Just like the contagious nature of the diseases he studies in his laboratory at Vanderbilt University Medical Center, Eric Skaar, ’02 PHD, ’02 MPH, finds the enthusiasm of his trainees infectious. “I really enjoy the energy and excitement of working with young, intelligent and ambitious people,” he says.
Currently, Skaar supervises a full-time staff of 22, consisting of MD and postdoctoral fellows, graduate students and research technicians, plus a part-time undergraduate student. Together, they investigate infectious diseases, with an emphasis on the intersection between nutrition and infection. Skaar says he enjoys this area of research because, “I love to solve puzzles.”
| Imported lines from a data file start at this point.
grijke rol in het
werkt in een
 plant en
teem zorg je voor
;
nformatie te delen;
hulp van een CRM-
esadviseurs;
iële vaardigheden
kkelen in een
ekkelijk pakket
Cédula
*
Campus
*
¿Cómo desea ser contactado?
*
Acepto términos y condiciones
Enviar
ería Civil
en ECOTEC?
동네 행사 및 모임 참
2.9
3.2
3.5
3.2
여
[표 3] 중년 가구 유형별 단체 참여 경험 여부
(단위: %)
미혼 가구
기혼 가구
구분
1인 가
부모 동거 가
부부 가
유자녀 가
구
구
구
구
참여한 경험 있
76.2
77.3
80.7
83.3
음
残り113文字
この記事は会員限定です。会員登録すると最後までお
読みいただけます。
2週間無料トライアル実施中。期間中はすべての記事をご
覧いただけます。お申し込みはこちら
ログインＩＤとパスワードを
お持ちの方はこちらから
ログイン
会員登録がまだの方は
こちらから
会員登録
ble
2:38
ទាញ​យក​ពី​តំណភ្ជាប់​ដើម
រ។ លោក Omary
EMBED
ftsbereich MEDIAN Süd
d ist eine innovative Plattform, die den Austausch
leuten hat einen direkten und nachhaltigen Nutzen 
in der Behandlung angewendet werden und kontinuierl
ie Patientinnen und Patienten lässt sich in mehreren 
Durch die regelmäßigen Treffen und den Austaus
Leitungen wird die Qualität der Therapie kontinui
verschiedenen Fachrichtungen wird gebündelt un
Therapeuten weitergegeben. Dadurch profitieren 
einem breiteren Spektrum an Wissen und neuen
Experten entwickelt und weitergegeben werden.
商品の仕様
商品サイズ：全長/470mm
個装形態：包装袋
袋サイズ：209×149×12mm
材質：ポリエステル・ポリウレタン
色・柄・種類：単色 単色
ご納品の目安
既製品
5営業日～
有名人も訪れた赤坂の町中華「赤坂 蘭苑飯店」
That devotion translates into toiling roughly 70 hours a week in a 3,000-square-foot facility on the fifth floor of the largest building on Vanderbilt’s campus in Nashville, Tennessee. “We are interested in how bacteria acquire food when they are in our bodies and how our bodies try to keep that food away from bacteria as a way to protect against infection,” he explains.
The Skaar Laboratory, started in 2005, also explores how bacterial pathogens that cause disease compete with normal healthy bacteria in the body to acquire food, as well as how diet impacts these processes. “Someone’s diet is an indicator of whether he or she is susceptible to bacterial pathogens,” Skaar says.
Last year, his lab published a paper in Nature Medicine demonstrating that excess zinc in the diet can dramatically increase susceptibility to Clostridium difficile infection, which is the major cause of antibiotic-associated diarrhea. In 2008, Skaar’s team identified proteins produced by human immune cells that bind nutrient manganese and zinc “as a way to inhibit bacterial growth and protect people from infection.”
Skaar, 42, grew up in Naperville, Illinois, where in high school he enrolled in an advanced placement biology course. “I became very interested in microbiology,” he says. “I was amazed by the level of destruction and the rapid speed with which small organisms can cause damage to the human body. As I became more familiar with molecular biology, I became interested in the molecular processes that are responsible for disease.”
Skaar’s fascination with microbiology resulted in an undergraduate degree in bacteriology from the University of Wisconsin-Madison in 1996. Later that year, he began pursuing advanced dual degrees in public health and microbiology/immunology at the forerunner of Feinberg’s Driskill Graduate Program in Life Sciences. Skaar chose Northwestern for two reasons: its strong microbiology/immunology department with professors who had research interests that mirrored his own, and the integrated graduate program. “I was given exposure to a lot of disciplines,” he says.
Because Skaar was intrigued by molecular epidemiology and the possibility of training in public heath, he successfully petitioned Feinberg to allow him, as a PhD student, to also enroll in the part-time master’s degree in public health for medical students. In fact, Skaar says he became the first student of what eventually became a formal dual-degree PhD and MPH program. He credits his graduate advisor, Hank Seifert, PhD, for unfailingly supporting his pursuit of the hybrid degree.
“The integrated graduate program prepared me for success by providing a truly diverse training background and encouraging me to think more broadly than my own field,” Skaar says. “In my research, this has been a real advantage for me.”
The dual training at Feinberg also shaped Skaar’s interests and the kinds of questions he asks as an independent investigator. Following graduation in 2002, Skaar did three years of postdoctoral training in microbiology and chemistry at the University of Chicago, where he studied Staph infections.
Skaar accepted his first faculty position at Vanderbilt University in 2005, as an assistant professor of Microbiology and Immunology. He has since advanced to become the Ernest W. Goodpasture Professor of Pathology.
The Skaar Laboratory continues to discover how bacteria acquire nutrients during infection. “We feel that if you could stop bacteria from eating, you would have good targets that could be drugged as a way to develop new treatments for antibiotic-resistant bacteria,” Skaar proposes. Mouse models in his lab have already demonstrated small molecules or drug candidates that can target some of these processes and protect the animal from infection.
“We are at the point now where we are discussing potential partnerships with larger pharmaceutical companies, so we can begin to advance some of these molecules into clinical trials,” Skaar says. “It is not impossible that we could have molecules in clinical trials within one or two years.” These could come in the form of an oral or topical antibiotic for anyone diagnosed with a Gram-positive bacterial infection. “And because the molecules we have developed target proteins that are only in bacteria, the hope is that the molecules will be safe,” Skaar says.
Skaar’s limited time outside his laboratory is spent with his wife of 15 years, Heather, and his two daughters, ages 13 and 10. He also likes to exercise and play golf.